Mars surface from Curiosity rover — NASA/JPL-Caltech/MSSS
Journal

Mars Isn't Actually Red — We've Been Seeing It Wrong

360-degree panorama of the Martian surface at a location called Falbreen, captured by NASA Perseverance rover in May 2025, showing rusty terrain, scattered rocks, distant hills, and a pale sky
Image: NASA/JPL-Caltech/ASU/MSSS

If you stood on Mars right now, you would not see the planet you think you know. The red marble from your school textbook, that rust-colored dot in the night sky: up close, it dissolves into something stranger and more beautiful. The ground beneath your feet would be butterscotch and ochre, scattered with dark rocks that a billion years of wind have polished smooth. The sky above you would glow a pale salmon at noon, a haze of iron oxide dust suspended in an atmosphere so thin you could not draw a single breath. And at sunset, the light near the horizon would turn blue.

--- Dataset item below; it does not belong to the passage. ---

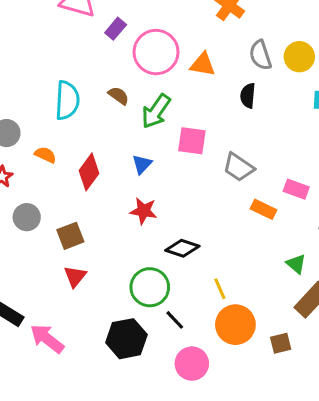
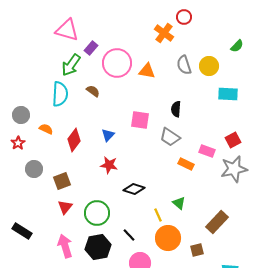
black semicircle: (248, 96) -> (176, 109), moved
green arrow: (156, 111) -> (71, 65), moved
green triangle: (296, 264) -> (179, 203), moved
green circle: (150, 287) -> (97, 213), moved
pink arrow: (47, 339) -> (65, 246), moved, turned 35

This is not a guess. We have photographs. Two NASA rovers are on the Martian surface right now, and between them they have returned hundreds of thousands of images that show us exactly what Mars looks like, from the texture of individual grains of sand to panoramas stretching 40 miles to the horizon. The planet that emerges from those pictures is not the featureless red wasteland of science fiction. It is a world of towering volcanoes, continent-spanning canyons, butterscotch skies, and blue sunsets. It is a place.

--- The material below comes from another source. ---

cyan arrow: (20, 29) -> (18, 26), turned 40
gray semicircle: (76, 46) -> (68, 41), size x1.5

The Ground, the Sky, the Silence

The colour of Mars is the first thing that surprises you. From orbit, the planet looks uniformly red, the product of iron oxide (essentially rust) in the soil and dust. But on the surface, the palette is far more varied. NASA’s Perseverance rover, which has been exploring Jezero Crater since February 2021, has photographed terrain that ranges from deep chocolate brown to warm butterscotch to pale tan, depending on the rock composition and how much dust has settled. Some rocks are almost black: fine-grained basalt, volcanic in origin, exposed by wind erosion. Others are layered sedimentary formations, grey and cream, deposited billions of years ago when water flowed across this landscape and pooled in an ancient lake.

In May 2025, Perseverance captured a 96-image mosaic at a site the science team calls “Falbreen,” on the rim of Jezero Crater. The panorama, released by NASA’s Jet Propulsion Laboratory, shows details including individual rocks balanced on sand ripples, the boundary between two geological units, and hills as far as 40 miles in the distance. In an enhanced-colour version, the sky appears deceptively blue, but that is a processing artefact. In natural colour, the Martian sky at midday is a dusty pinkish-tan, sometimes described as butterscotch, created by fine particles of iron oxide suspended throughout the atmosphere.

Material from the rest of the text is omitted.